Isère : 5 et 20 ans de prison pour un couple salafiste qui a causé la mort de son bébé

La petite Hafsa est décédée à l’âge de 15 mois en mars 2017 d’une péritonite et du syndrome du bébé secoué. Leurs parents s’étaient coupés du monde a priori en raison d’une pratique religieuse rigoriste.

Accusés d’avoir causé la mort de leur petite fille de quinze mois en 2017, deux parents salafistes ont été condamnés ce jeudi par la cour d’assises de l’Isère à 18 ans de réclusion criminelle pour le père et cinq ans d’emprisonnement pour la mère. Mercredi, l’avocate générale avait requis 20 ans de prison contre le premier et 12 ans de réclusion criminelle contre la seconde.

La cour d’assises a reconnu Sami Bernoui, le père âgé de 26 ans, coupable de violences volontaires ayant entraîné la mort sans intention de la donner, violences volontaires et habituelles, et privation de soins. Par décision spéciale, la cour a également prononcé le retrait total de l’autorité parentale du jeune homme sur son deuxième enfant, un petit garçon placé en famille d’accueil.

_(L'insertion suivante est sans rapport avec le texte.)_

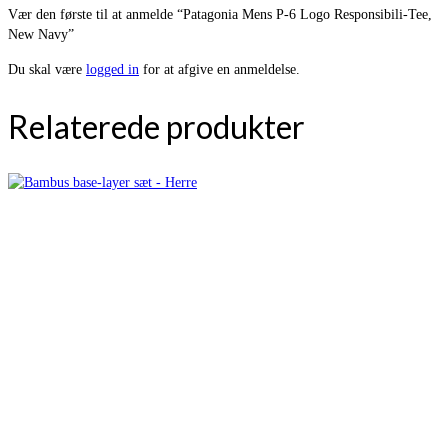
Vær den første til at anmelde “Patagonia Mens P-6 Logo Responsibili-Tee,
New Navy”
Du skal være
logged in
for at afgive en anmeldelse.
Relaterede produkter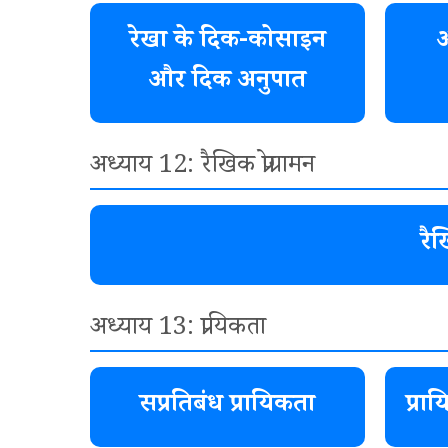
रेखा के दिक-कोसाइन
अ
और दिक अनुपात
अध्याय 12: रैखिक प्रोग्रामन
रै
अध्याय 13: प्रायिकता
सप्रतिबंध प्रायिकता
प्र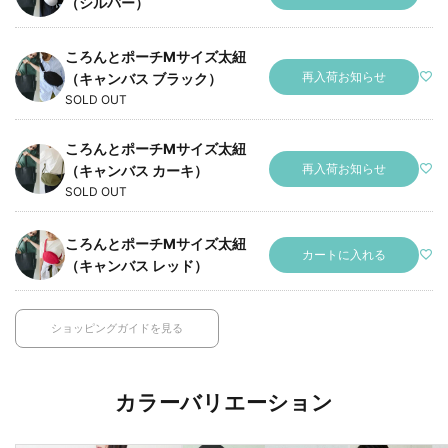
（シルバー）
ころんとポーチMサイズ太紐
再入荷お知らせ
（キャンバス ブラック）
SOLD OUT
ころんとポーチMサイズ太紐
再入荷お知らせ
（キャンバス カーキ）
SOLD OUT
ころんとポーチMサイズ太紐
カートに入れる
（キャンバス レッド）
ショッピングガイドを見る
カラーバリエーション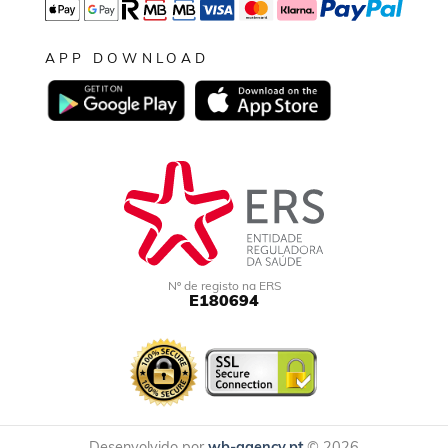
APP DOWNLOAD
Nº de registo na ERS
E180694
Desenvolvido por
wb-agency.pt
© 2026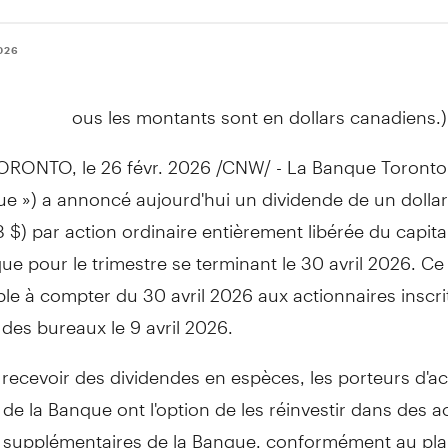
2026
ous les montants sont en dollars canadiens.)
ORONTO
,
le 26 févr. 2026
/CNW/ - La Banque Toronto
ue ») a annoncé aujourd'hui un dividende de un dollar 
8 $) par action ordinaire entièrement libérée du capita
ue pour le trimestre se terminant le 30 avril 2026. Ce
le à compter du 30 avril 2026 aux actionnaires inscrit
des bureaux le 9 avril 2026.
 recevoir des dividendes en espèces, les porteurs d'ac
 de la Banque ont l'option de les réinvestir dans des a
s supplémentaires de la Banque, conformément au pl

Concernant Noémie Villard, la mère âgée de 22 ans, la cour d’assises l’a condamnée à cinq ans d’emprisonnement pour privation de soins et violences volontaires. C’est ce qu’avait demandé lors des plaidoiries son avocate, Me Roksana Naserzadeh, afin de lui permettre de bénéficier d’un accompagnement par un suivi socio-judiciaire – prononcé pour 10 ans – possible uniquement avec une condamnation pour violences volontaires.

« Entièrement de (la) faute » de Sami Bernoui

La jeune femme n’a en revanche pas été condamnée pour violences ayant entraîné la mort sans intention de la donner. Le mandat de dépôt n’a pas non plus été prononcé contre elle : Noémie Villard n’est donc pas retournée en détention à l’issue de l’audience. Avant son procès, elle avait fait 19 mois de détention provisoire, était en liberté sous bracelet électronique et avait entamé une réinsertion professionnelle.

Elle a notamment l’obligation de ne pas entrer en relation avec Sami Bernoui. Mais la cour n’a pas prononcé le retrait de l’autorité parentale contre la jeune femme, qui pourra rester en relation avec son fils. Avant les sept heures de délibéré, Noémie Villard avait dit devant la cour et les jurés que sa « plus grosse peine » était que sa fille Hafsa ne soit « plus là et qu’elle ne reviendra pas ».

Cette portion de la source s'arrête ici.